My comparison is pretty much on the T&L side as I can see myself that purely software rasterization would bring the Pentium 4 down quite a bit ( still if you did do rasterization with integer based math [maybe FIXED point arithmetic] you should go quite fast... nowhere as fast as a modern GPU in that regard as the Pentium 4 was NOT designed for it )... but T&L should be handled pretty well by the Pentium 4 including dynamic tesselation and deferred T&L if you wanted to program it... the Pentium 4 could sort the incoming vertex stream and try to T&L only the visible polygons... if HOS were used you could try to tessellate oly the visible patches by sorting at the control points level and then tessellating... sorting the incoming stream of vertices or of HOS control points is a good serial task that requires speed and lots of bandwidth... which the Pentium 4 has...
The Pentium 4 can do the same 128 bits math as the VS if we go by your definition... SSE works with 128 bits vectors as well
All of that hardware and power is there for a reason. It might not all get used all the time, but in order to change that 400GFlop figure to a 12 GFlop fligure you are assuming that the hardware is only running at about 3% utilisation - anyone who creates 3D hardware that runs at that sort of efficiency is insane, and going out of business real soon.
And that's assuming that the processor runs at 100% utilisation. Unlikely.
Yes - you can run geometry pretty fast on a modern CPU - current processors are capable of rates in the same ballpark (within 1 order fo magnitude, certainly) to current VPUs, if you just look at calculation throughput. However efficient data movement is a big problem, and you can easily find yourself limited by data transfer rates.
Yup , but it's strictly vertical SIMD and never horizontal. By this I mean that it always does x*x, y*y, z*z, w*w (or swizzled versions of this). It doesn't natively support the most useful instructions (dot products x*x+y*y+z*z+w*w), although this can be worked around.

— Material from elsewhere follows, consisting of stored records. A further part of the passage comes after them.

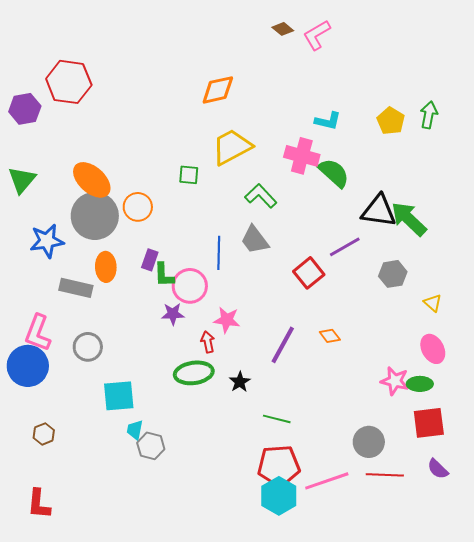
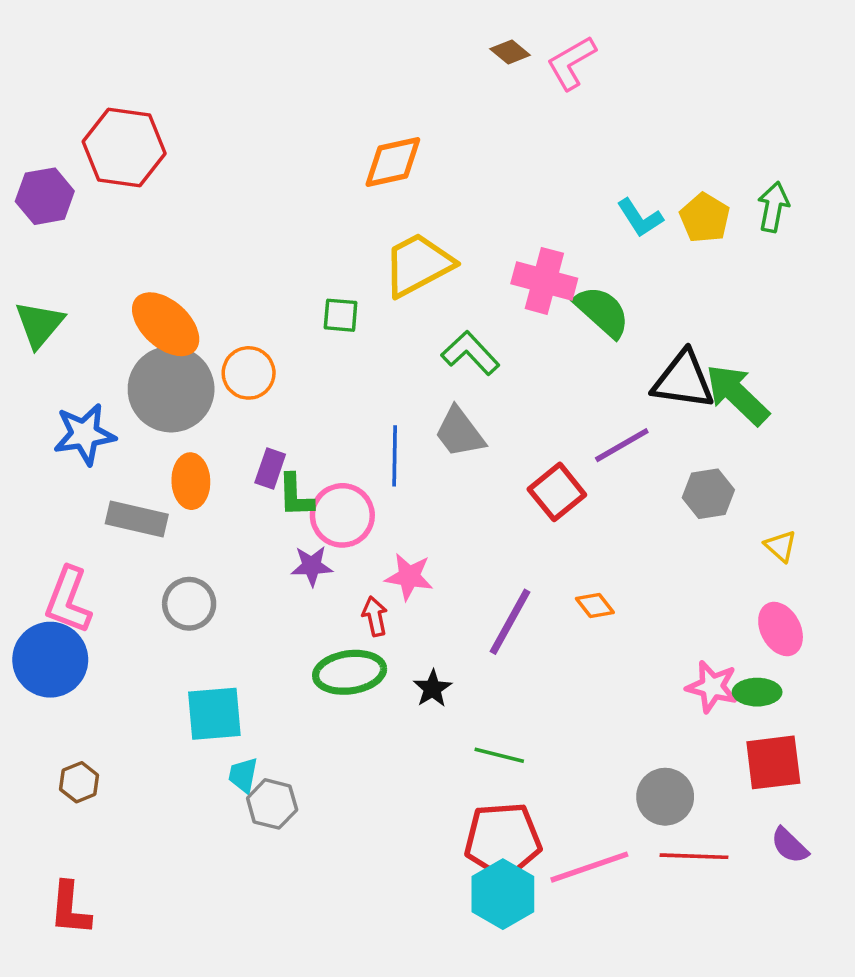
cyan L-shape: (328, 121) -> (640, 218), moved, turned 44
gray circle: (88, 347) -> (189, 604), moved

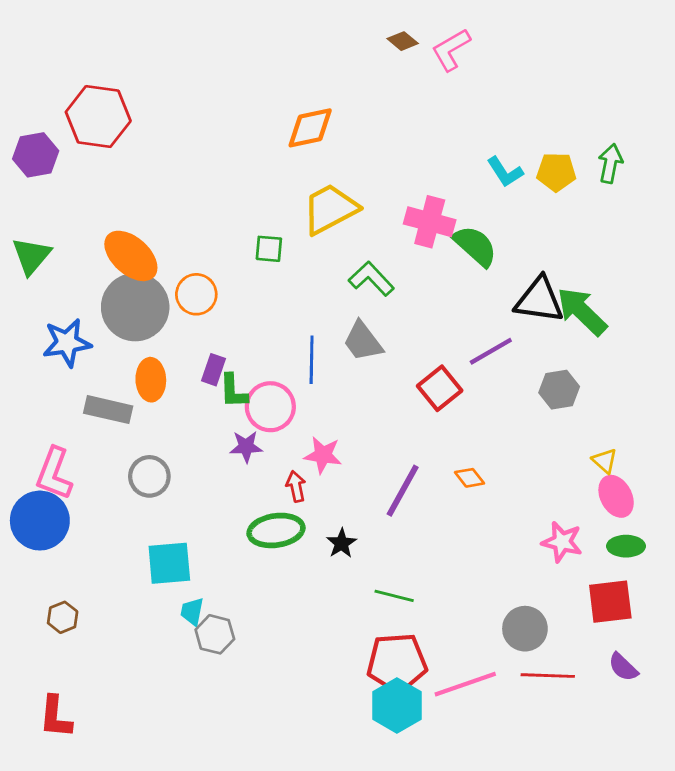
yellow pentagon: (705, 218) -> (556, 172), turned -30
yellow triangle: (781, 546) -> (605, 461), moved
green ellipse: (757, 692) -> (626, 546), moved

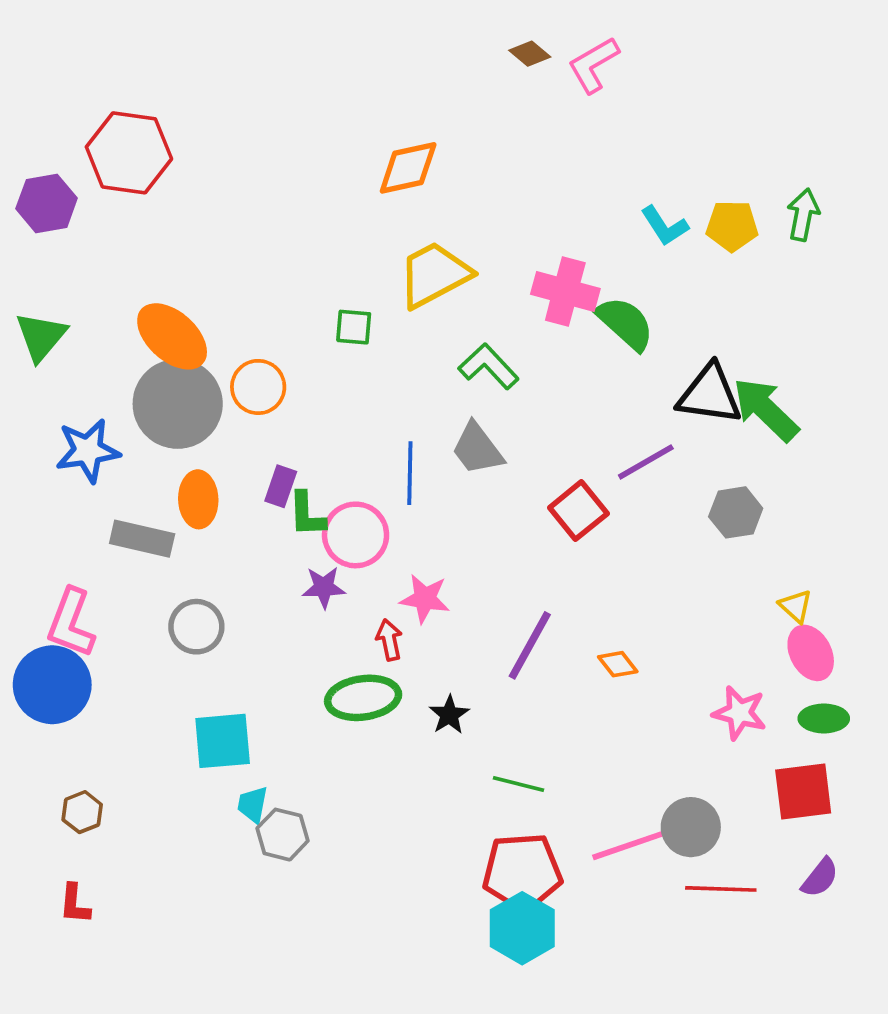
orange diamond: (469, 478) -> (618, 664), moved
purple semicircle: (623, 667) -> (820, 878), turned -96
pink line: (465, 684) -> (633, 844), moved
red L-shape: (55, 717) -> (75, 904), moved, size x0.7

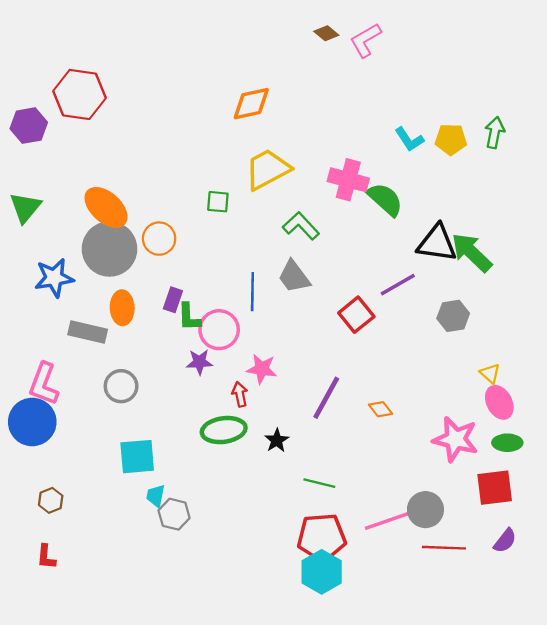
pink star: (739, 713) -> (455, 439), size x1.4

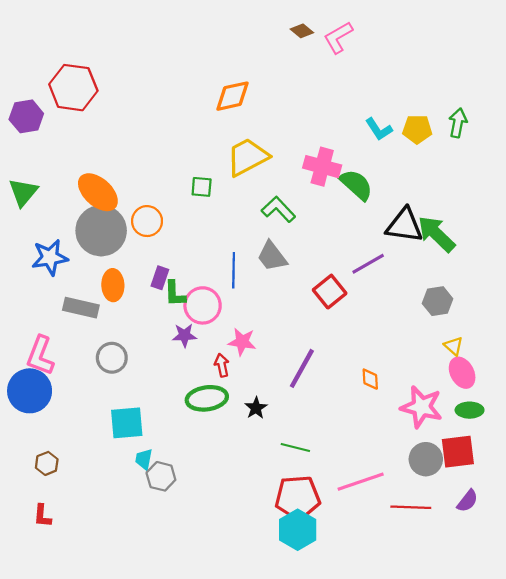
gray hexagon: (453, 316) -> (438, 301), moved
orange diamond: (380, 409) -> (370, 379), moved, turned 35
gray circle: (425, 510) -> (426, 459), moved

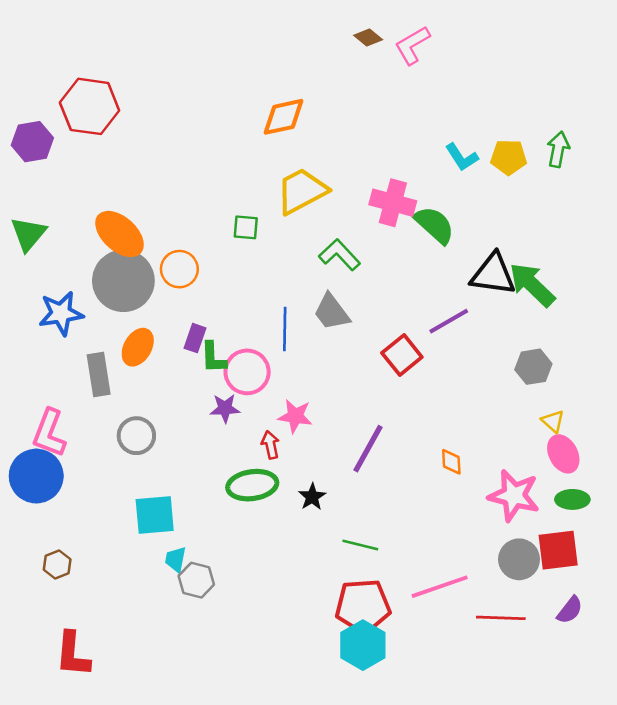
orange ellipse: (113, 285) -> (138, 347), turned 32
gray rectangle: (81, 308) -> (99, 375), turned 68
red L-shape: (42, 516) -> (73, 654), moved, size x1.6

In the general case it's just difficult to come close to the execution efficiency of dedicated hardware vertex shaders, which is why such a huge clock rate advantage is required.
The CPU logic hardware is generally only 5% busy because it follows a linear standard Neuman based design; fetch instruction, decode, fetch memory addresses execute store etc. Its a powerful general computing device - not an incredibley parallel, specialised chip. A GPU doing 3D processing always has thirty things happening at once in comparision, its a far more parallel peice of hardware.
How am I arguing your case ? Then we should have all the branch prediction logic, the reaname registers and the ReOrder Buffer, the prefetching unit, the cache tag logic, the Control Unit and all the logic that goes with it ( which includes micor-memory for the VISCier instructuions... the trace cache receives only a "pointer" to Control Memory for those to avoid filling the trace cache with u-ops for these very uncommon instructions... ) etc... those are logic circuits which control something and that make decisions...